A set of Google metrics measuring real-world user experience: loading speed (LCP), interactivity (INP), and visual stability (CLS).
Core Web Vitals are a set of specific metrics that Google uses to measure the user experience of a web page. As of 2024, the three Core Web Vitals are:
- Largest Contentful Paint (LCP): Measures loading performance. The largest visible element should load within 2.5 seconds. - Interaction to Next Paint (INP): Measures interactivity. The page should respond to user interactions within 200 milliseconds. INP replaced First Input Delay (FID) in March 2024. - Cumulative Layout Shift (CLS): Measures visual stability. The page should have a CLS score below 0.1, meaning elements should not shift around unexpectedly as the page loads.
Core Web Vitals are a confirmed Google ranking factor as part of the broader "page experience" signals.

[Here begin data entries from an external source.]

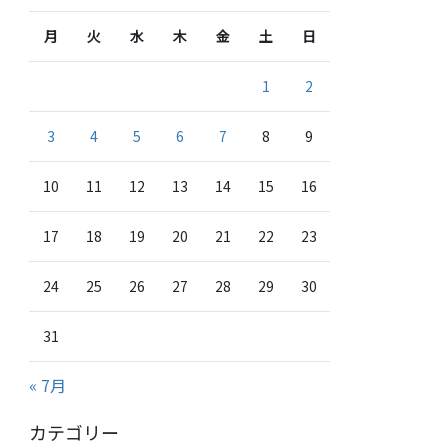
月
火
水
木
金
土
日
1
2
3
4
5
6
7
8
9
10
11
12
13
14
15
16
17
18
19
20
21
22
23
24
25
26
27
28
29
30
31
« 7月
カテゴリー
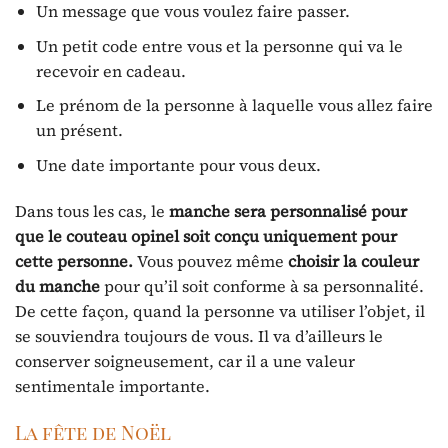
Un message que vous voulez faire passer.
Un petit code entre vous et la personne qui va le
recevoir en cadeau.
Le prénom de la personne à laquelle vous allez faire
un présent.
Une date importante pour vous deux.
Dans tous les cas, le
manche sera personnalisé pour
que le couteau opinel soit conçu uniquement pour
cette personne.
Vous pouvez même
choisir la couleur
du manche
pour qu’il soit conforme à sa personnalité.
De cette façon, quand la personne va utiliser l’objet, il
se souviendra toujours de vous. Il va d’ailleurs le
conserver soigneusement, car il a une valeur
sentimentale importante.
La fête de Noël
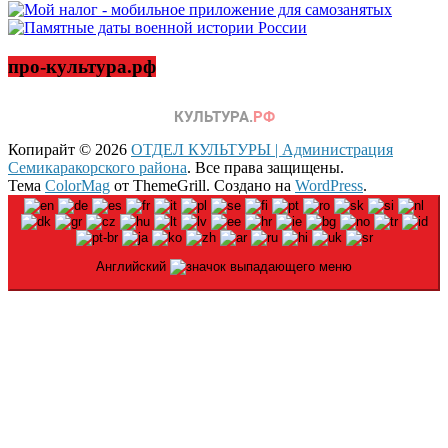
про-культура.рф
Копирайт © 2026
ОТДЕЛ КУЛЬТУРЫ | Администрация
Семикаракорского района
. Все права защищены.
Тема
ColorMag
от ThemeGrill. Создано на
WordPress
.
Английский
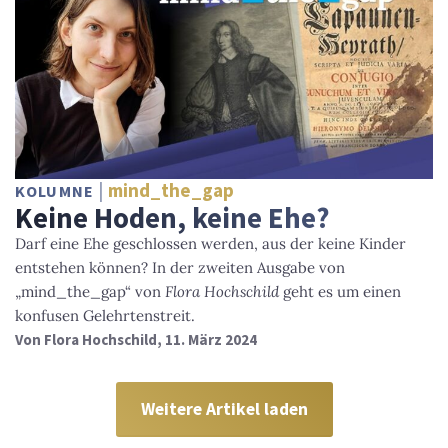
mind_the_gap
KOLUMNE
Keine Hoden, keine Ehe?
Darf eine Ehe geschlossen werden, aus der keine Kinder
entstehen können? In der zweiten Ausgabe von
„mind_the_gap“ von
Flora Hochschild
geht es um einen
konfusen Gelehrtenstreit.
Von
Flora Hochschild
, 11. März 2024
Weitere Artikel laden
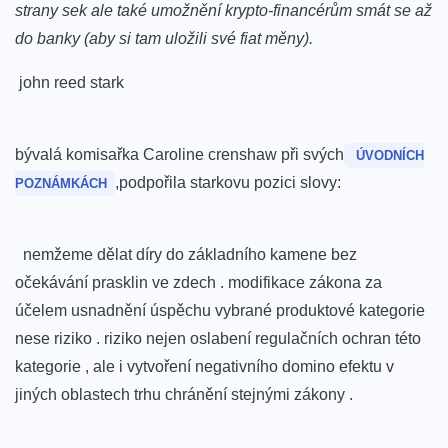
strany sek ale také umožnění krypto-financérům smát se⁣ až
do banky (aby si ⁤tam uložili své fiat měny).
⁤ john reed stark
bývalá komisařka Caroline crenshaw při svých
ÚVODNÍCH
,podpořila starkovu pozici slovy:
POZNÁMKÁCH
‌ ⁤ nemžeme dělat díry do⁣ základního kamene bez
očekávání prasklin ve zdech .​ modifikace zákona za
účelem usnadnění ⁤úspěchu vybrané produktové kategorie
nese riziko .⁢ riziko nejen oslabení regulačních ochran⁣ této
kategorie , ale i vytvoření negativního domino efektu v
‌jiných oblastech ⁤trhu chránění stejnými zákony .
⁣ ⁣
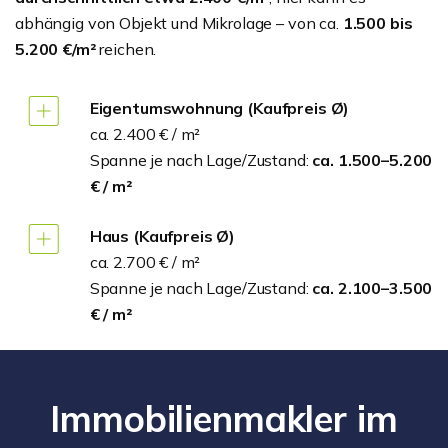
abhängig von Objekt und Mikrolage – von ca.
1.500 bis
5.200 €/m²
reichen.
Eigentumswohnung (Kaufpreis Ø)
ca. 2.400 € / m²
Spanne je nach Lage/Zustand:
ca. 1.500–5.200
€ / m²
Haus (Kaufpreis Ø)
ca. 2.700 € / m²
Spanne je nach Lage/Zustand:
ca.
2.100–3.500
€ / m²
Immobilienmakler im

While their direct ranking impact is modest compared to content quality and links, they serve as a tiebreaker between otherwise similar pages.
More importantly, poor Core Web Vitals directly hurt user experience and conversion rates. A page that takes 5 seconds to load or shifts around while the user tries to click will lose visitors regardless of its search rankings.
A blog article has an LCP of 4.2 seconds because a large hero image loads slowly. After converting the image to WebP format and adding width/height attributes to prevent CLS, LCP drops to 1.8 seconds and CLS improves from 0.15 to 0.02. Both metrics now pass Google's thresholds.